Note: The RunConfig object defines the Python environment for the experiment, including the packages available to the script. If your script depends on packages that are not included in the default environment, you must associate the RunConfig with an Environment object that makes use of a CondaDependencies object to specify the Python packages required. Runtime environments are discussed in more detail later in this course.

# 2.0 Azure Estimators

You can use a ***Run Configuration*** and a ***Script Run Configuration*** to run a script-based experiment that trains a machine learning model. However, depending on the machine learning framework being used and the dependencies it requires, the run configuration may become complex. 

Azure Machine Learning provides a higher level abstraction called an ***Estimator*** that encapsulates a run configuration and a script configuration in a single object, and for which there are pre-defined, framework-specific variants that already include the package dependencies for common machine learning frameworks such as Scikit-Learn, PyTorch, and Tensorflow.

##  2.1 Writing a script for an estimator

When using an experiment to train a model, your script should save the trained model in the outputs folder.

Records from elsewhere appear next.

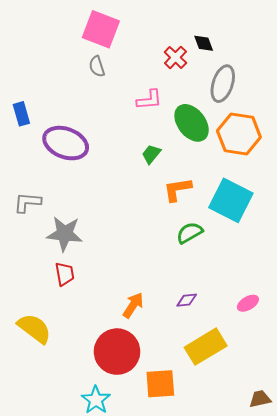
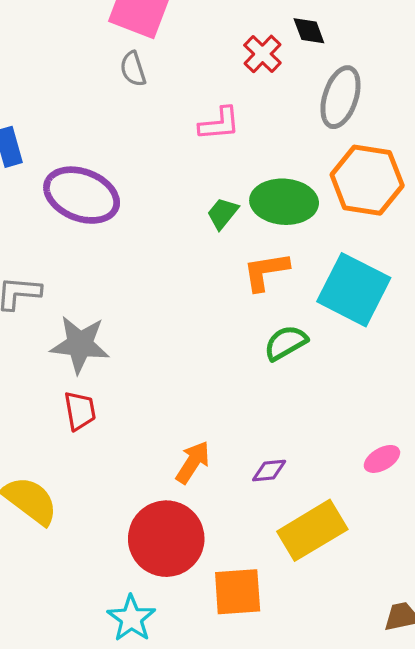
green ellipse: (192, 123) -> (284, 202), moved, turned -48
purple diamond: (187, 300) -> (269, 471), moved

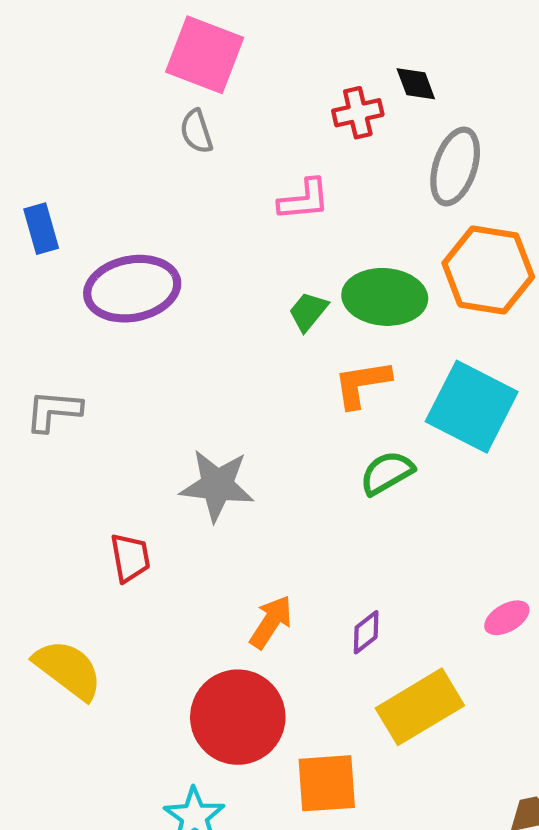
red cross: (262, 54) -> (358, 113), turned 33
purple ellipse: (82, 195) -> (132, 289), turned -32
gray star: (80, 344) -> (217, 485), moved
purple diamond: (269, 471) -> (366, 632), turned -32

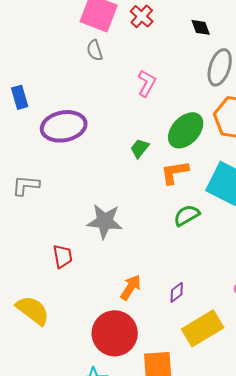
red cross: (358, 113) -> (142, 16), moved, turned -35
pink L-shape: (304, 200) -> (147, 83), turned -56
green ellipse: (385, 297) -> (186, 130), turned -51
green trapezoid: (308, 311) -> (140, 148), moved

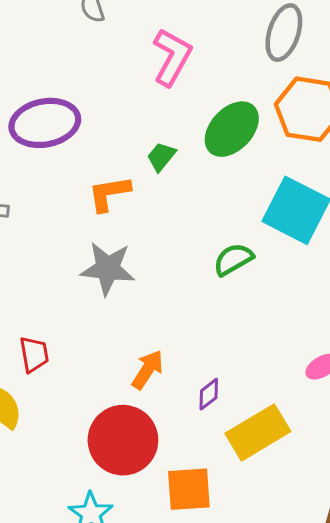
pink L-shape: (147, 83) -> (172, 57), size x1.4
orange L-shape: (175, 172) -> (109, 193), moved
red trapezoid: (63, 256) -> (34, 354), moved
purple diamond: (177, 292) -> (209, 394), moved

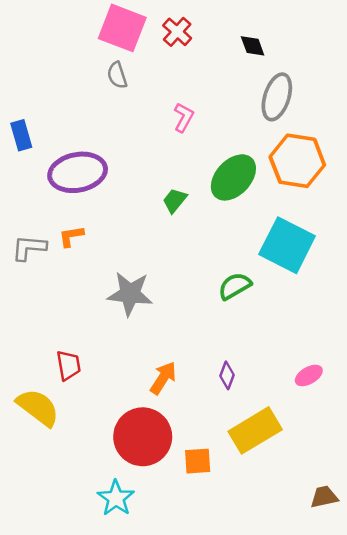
pink L-shape: (172, 57) -> (184, 117), size x0.6
orange L-shape: (109, 193) -> (71, 236), moved, size x0.7
purple diamond: (209, 394) -> (227, 375), moved, turned -32
orange square: (189, 489) -> (198, 461), moved, size x0.7

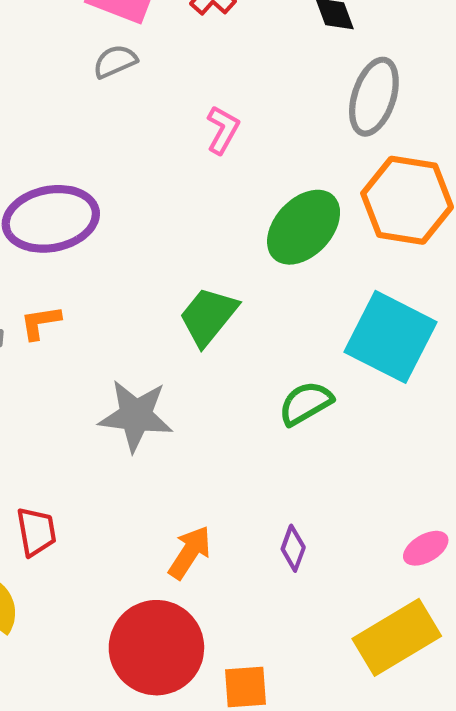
gray semicircle: (117, 75) -> (115, 61), turned 84
green trapezoid: (175, 200) -> (208, 316), moved, size x1.5
yellow rectangle: (255, 430) -> (397, 637), moved

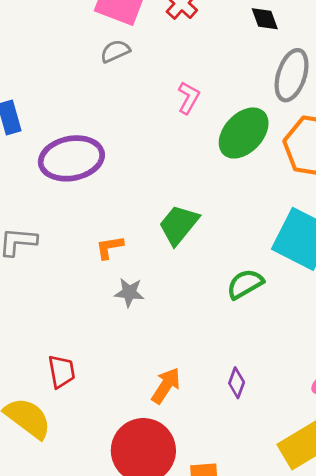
green ellipse: (304, 227) -> (244, 133), moved
orange L-shape: (40, 322) -> (110, 247), moved
gray star: (136, 416) -> (129, 292), size x0.6

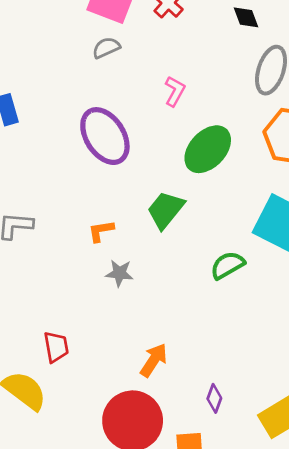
green ellipse: (244, 133) -> (208, 149), moved
purple ellipse: (71, 158) -> (105, 136), moved, turned 68
purple diamond: (237, 383) -> (214, 398), moved

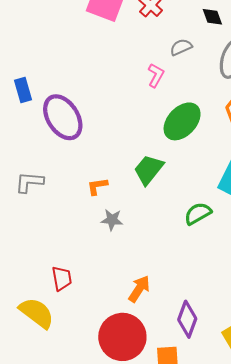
gray semicircle: (106, 48) -> (181, 47), moved
purple ellipse: (105, 136) -> (63, 117), moved
purple diamond: (214, 398) -> (187, 319), size x1.6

For example, the following code shows how a model trained using Scikit-Learn can be saved in the outputs folder using the joblib package:


```python
from azureml.core import Run
import pandas as pd
import numpy as np
import joblib
from sklearn.model_selection import train_test_split
from sklearn.linear_model import LogisticRegression

# Get the experiment run context
run = Run.get_context()

# Prepare the dataset
diabetes = pd.read_csv('data.csv')
X, y = data[['Feature1','Feature2','Feature3']].values, data['Label'].values
X_train, X_test, y_train, y_test = train_test_split(X, y, test_size=0.30)

# Train a logistic regression model
reg = 0.1
model = LogisticRegression(C=1/reg, solver="liblinear").fit(X_train, y_train)

# calculate accuracy
y_hat = model.predict(X_test)
acc = np.average(y_hat == y_test)
run.log('Accuracy', np.float(acc))

# Save the trained model
os.makedirs('outputs', exist_ok=True)
joblib.dump(value=model, filename='outputs/model.pkl')

run.complete()

```

## 2.2 Using an Estimator

You can use a generic Estimator class to define a run configuration for a training script like this:

```python
from azureml.train.estimator import Estimator
from azureml.core import Experiment

# Create an estimator
script_params = {
   '--num_epochs': 20,
   '--data_dir': ds_data.as_mount(),
   '--output_dir': './outputs'
}

estimator = Estimator(source_directory=project_folder,
                     compute_target=compute_target,
                     entry_script='cntk_distr_mnist.py',
                     script_params=script_params,
                     node_count=2,
                     process_count_per_node=1,
                     distributed_backend='mpi',
                     pip_packages=['cntk-gpu==2.6'],
                     custom_docker_image='microsoft/mmlspark:gpu-0.12',
                     use_gpu=True)
                     
# Create and run an experiment
experiment = Experiment(workspace = ws, name = 'training_experiment')
run = experiment.submit(config=estimator)
```

>NOTE: See the following [link](https://github.com/Azure/MachineLearningNotebooks/blob/master/how-to-use-azureml/training-with-deep-learning/distributed-cntk-with-custom-docker/distributed-cntk-with-custom-docker.ipynb) for a more comprehensive example of using estimators with azure cognitice services.